Friday, 9 March 2018

Thanks, L’Oréal, but I’m growing weary of this hijab fetish

This month Amena Khan became the first hijabi model to star in a global mainstream hair campaign. L’Oréal, which featured her in its advert, apparently wanted to promote an important message: hair care is for everyone, whether or not they choose to show their hair in public.

I’m not sure who exactly thinks that women in hijab don’t care about their hair because they wear a headscarf in public. Maybe they let their hair dry and wither away into a hijab-shaped husk? Maybe in private they take off their hijab, only to reveal another hijab? But many thanks anyway to L’Oréal for wanting to show that some Muslim women have hair and engage in some form of follicle husbandry.

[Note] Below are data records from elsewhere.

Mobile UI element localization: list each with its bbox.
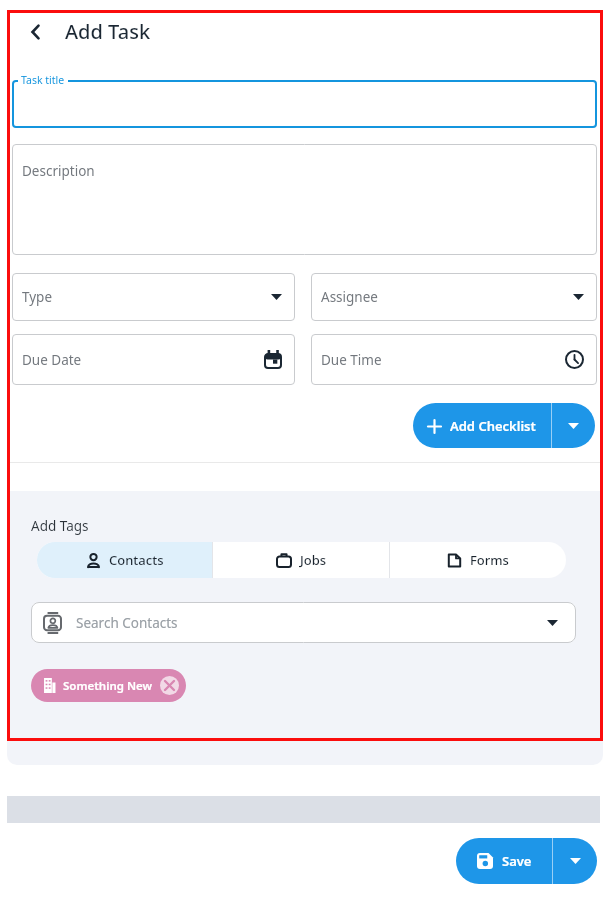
button[interactable]: Due Date bbox=[12, 334, 295, 385]
staticText: Search Contacts bbox=[76, 614, 547, 632]
button[interactable]: Jobs bbox=[213, 542, 389, 578]
button[interactable]: Contacts bbox=[37, 542, 212, 578]
button[interactable]: Assignee bbox=[311, 273, 597, 321]
staticText: Add Task bbox=[65, 18, 151, 45]
button[interactable]: Search Contacts bbox=[31, 602, 576, 643]
staticText: Type bbox=[22, 288, 271, 306]
button[interactable]: Description bbox=[12, 144, 597, 255]
staticText: Assignee bbox=[321, 288, 573, 306]
staticText: Task title bbox=[21, 73, 65, 87]
staticText: Add Tags bbox=[31, 517, 89, 535]
staticText: Add Checklist bbox=[450, 417, 536, 435]
staticText: Jobs bbox=[300, 551, 327, 569]
button[interactable]: Type bbox=[12, 273, 295, 321]
staticText: Something New bbox=[63, 678, 153, 694]
staticText: Save bbox=[502, 852, 532, 870]
button[interactable]: Save bbox=[456, 838, 597, 884]
staticText: Due Date bbox=[22, 351, 264, 369]
button[interactable]: Something New bbox=[31, 669, 186, 702]
button[interactable]: Add Checklist bbox=[413, 403, 595, 448]
staticText: Forms bbox=[470, 551, 509, 569]
staticText: Description bbox=[22, 162, 95, 180]
staticText: Contacts bbox=[109, 551, 164, 569]
staticText: Due Time bbox=[321, 351, 565, 369]
button[interactable] bbox=[20, 16, 52, 48]
button[interactable]: Due Time bbox=[311, 334, 597, 385]
button[interactable] bbox=[12, 80, 597, 128]
button[interactable]: Forms bbox=[390, 542, 566, 578]
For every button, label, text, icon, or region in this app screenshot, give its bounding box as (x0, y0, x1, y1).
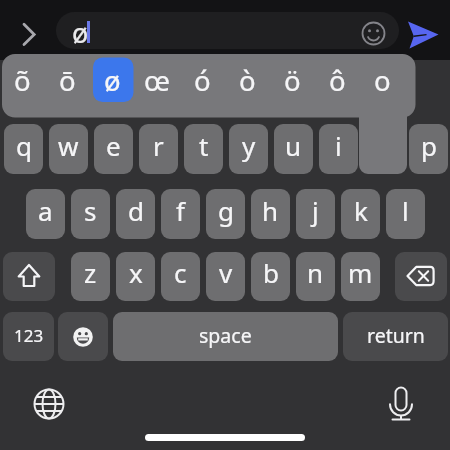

It wouldn’t be the first time that women were told something obvious in order to sell beauty products via nauseating copy and a model whose looks are a genetic gift rather than a perfect blend of beauty-product success. And it wouldn’t be the first time a company co-opted a symbol of authenticity to sell. Last year, Pepsi was accused of trivialising the Black Lives Matter movement, because of its ad campaign featuring a generic street protest. Sooner or later we’ll be sold sanitary products by a telegenic refugee against the backdrop of a displaced persons’ camp. In fact, I had to Google that to make sure it hadn’t already happened.